Rewind and Play è un documentario dell’autore franco-senegalese Alain Gomis. L’autore è probabilmente già noto agli spettatori del Festival del Cinema Africano, d’Asia e d’America latina di Milano, occasione in cui il regista ha presentato più volte i suoi film. L’opera selezionata alla recente Berlinale è un originale e inedito ritratto del maestro del jazz americano, Thelonious Monk
di Annamaria Gallone
La volta scorsa vi ho parlato di due film selezionati alla recente Berlinale 22, oggi vi parlo di un autore più conosciuto, Alain Gomis, franco-senegalese, che ha presentato tutti suoi film al Festival del Cinema Africano, d’Asia e d’America latina di Milano (FESCAAAL) e alla Berlinale 22, nella sezione FORUM, è stato selezionato con un’opera assolutamente originale: REWIND AND PLAY.
Alain si è immerso totalmente nelle immagini di repertorio della visita di Thelonious Monk a Parigi nel 1969, trasformandole in un inaspettato ritratto del talentuoso maestro del jazz americano. Il regista ha dichiarato: “il filmato off-record di questo concerto mostra molto di più che solo un genio”.

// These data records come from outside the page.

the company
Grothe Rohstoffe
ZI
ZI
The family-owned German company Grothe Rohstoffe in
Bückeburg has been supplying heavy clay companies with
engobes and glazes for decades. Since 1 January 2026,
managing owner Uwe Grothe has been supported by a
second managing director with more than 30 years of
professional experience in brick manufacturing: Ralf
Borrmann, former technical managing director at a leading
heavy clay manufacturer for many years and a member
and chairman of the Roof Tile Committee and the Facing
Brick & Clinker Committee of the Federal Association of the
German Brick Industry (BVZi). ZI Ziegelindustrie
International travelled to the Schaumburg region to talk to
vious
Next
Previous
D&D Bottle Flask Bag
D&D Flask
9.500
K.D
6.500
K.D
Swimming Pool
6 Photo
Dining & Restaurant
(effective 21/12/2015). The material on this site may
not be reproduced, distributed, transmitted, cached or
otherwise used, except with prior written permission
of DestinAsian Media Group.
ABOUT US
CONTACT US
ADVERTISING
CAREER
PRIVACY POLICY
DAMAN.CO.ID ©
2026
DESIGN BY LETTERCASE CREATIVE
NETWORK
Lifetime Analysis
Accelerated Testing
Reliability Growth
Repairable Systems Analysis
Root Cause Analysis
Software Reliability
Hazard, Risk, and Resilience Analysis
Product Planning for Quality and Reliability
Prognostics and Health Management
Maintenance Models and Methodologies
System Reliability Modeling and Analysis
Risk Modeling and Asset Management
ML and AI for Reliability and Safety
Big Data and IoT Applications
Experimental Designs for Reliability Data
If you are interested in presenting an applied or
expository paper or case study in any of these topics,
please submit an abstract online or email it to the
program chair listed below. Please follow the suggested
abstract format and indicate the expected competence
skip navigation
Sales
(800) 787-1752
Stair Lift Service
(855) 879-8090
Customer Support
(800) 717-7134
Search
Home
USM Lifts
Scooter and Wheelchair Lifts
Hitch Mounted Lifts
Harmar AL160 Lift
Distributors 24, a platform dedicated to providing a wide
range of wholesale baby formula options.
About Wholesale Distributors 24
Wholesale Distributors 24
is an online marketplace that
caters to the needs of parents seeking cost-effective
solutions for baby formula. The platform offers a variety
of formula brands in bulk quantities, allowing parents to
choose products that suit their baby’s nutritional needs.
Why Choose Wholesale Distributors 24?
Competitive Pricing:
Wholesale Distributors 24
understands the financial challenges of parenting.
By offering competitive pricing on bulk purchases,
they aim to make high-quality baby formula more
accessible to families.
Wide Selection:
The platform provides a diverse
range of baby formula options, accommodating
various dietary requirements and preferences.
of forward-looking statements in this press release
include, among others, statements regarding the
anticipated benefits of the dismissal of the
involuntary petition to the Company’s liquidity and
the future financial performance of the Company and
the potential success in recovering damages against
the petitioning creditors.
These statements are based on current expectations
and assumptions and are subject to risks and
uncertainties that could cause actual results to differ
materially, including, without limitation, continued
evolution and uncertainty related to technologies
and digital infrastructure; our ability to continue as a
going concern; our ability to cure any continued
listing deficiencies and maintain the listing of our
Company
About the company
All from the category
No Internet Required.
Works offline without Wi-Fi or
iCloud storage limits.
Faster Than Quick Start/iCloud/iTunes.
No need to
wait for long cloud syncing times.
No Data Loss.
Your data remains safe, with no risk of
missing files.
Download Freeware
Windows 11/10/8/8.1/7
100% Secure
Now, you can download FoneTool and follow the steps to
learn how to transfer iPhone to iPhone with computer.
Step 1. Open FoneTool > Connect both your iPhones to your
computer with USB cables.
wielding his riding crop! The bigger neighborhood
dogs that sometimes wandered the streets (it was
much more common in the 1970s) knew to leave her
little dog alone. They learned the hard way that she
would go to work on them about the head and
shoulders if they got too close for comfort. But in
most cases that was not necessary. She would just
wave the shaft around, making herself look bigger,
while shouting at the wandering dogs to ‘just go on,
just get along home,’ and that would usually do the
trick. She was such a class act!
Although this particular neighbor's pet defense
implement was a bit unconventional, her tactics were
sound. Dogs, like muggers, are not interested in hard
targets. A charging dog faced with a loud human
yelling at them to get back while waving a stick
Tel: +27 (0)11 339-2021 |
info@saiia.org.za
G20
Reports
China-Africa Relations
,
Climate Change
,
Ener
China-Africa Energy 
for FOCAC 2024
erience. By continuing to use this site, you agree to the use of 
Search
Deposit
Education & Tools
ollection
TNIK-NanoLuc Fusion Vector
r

Spesso rilasciare un’intervista si rivela un compito ingrato per un artista e decisamente lo è stato per questo grande artista che si è trovato ad affrontare le telecamere il 15 dicembre 1969 su un piccolo palco in uno studio francese. Ed è proprio con il materiale di repertorio inedito che Gomis ci svela il funzionamento di un programma televisivo da una prospettiva completamente nuova.
Monk è intervistato dal conduttore del programma “Jazz Portrait”, Henri Renaud, e lo fissa con disagio a causa della sua scarsa conoscenza del francese. Cerca di collaborare, ma poco dopo i primi piani rivelano il suo viso completamente coperto di sudore. Continua per lunghe ore a suonare sotto le luci calde e accecanti dello studio senza che nessun truccatore intervenga a ritoccare il suo aspetto.
Già all’inizio delle sequenze scelte dal regista si capisce che l’artista è un uomo di poche parole. Vediamo infatti la moglie Nellie, che sempre lo accompagna, chiacchierare allegra nell’auto che è venuta a riceverli all’aeroporto, mentre lui fuma tranquillamente sullo sfondo. Poi, durante una sosta in un bar, lo vediamo accarezzare con simpatia un cagnolino e già da queste prime sequenze risulta evidente che è un uomo di poche parole.
Resta tale anche durante l’intervista nella quale Renaud, che non è un giornalista professionista, cerca ad ogni costo di creare un personaggio, senza tentare di entrare in sintonia con l’artista, ma ritraendolo in modo piuttosto banale senza ascoltare le sue esperienze, lasciandosi andare piuttosto in lunghi monologhi.
Monk, rimane sempre taciturno e fissa un punto lontano mentre l’intervista viene praticamente condotta senza di lui. Il regista evidenzia con grande intensità la situazione assurda, ma anche la bellezza della musica, il linguaggio in cui Monk si esprime appieno. I produttori e Renaud, gli chiedono ripetutamente di suonare qualcos’altro, un “brano di tipo medio”, ma Monk resiste pazientemente, abituato suo malgrado allo sfruttamento mediatico che sarà una costante della sua esistenza.
La grande professionalità e sensibilità di Alain Gomis emerge in questo originale, prezioso documentario. Penso veramente di grande interesse conoscere il percorso artistico di questo regista e vi do appuntamento al nostro prossimo incontro per parlarvene diffusamente.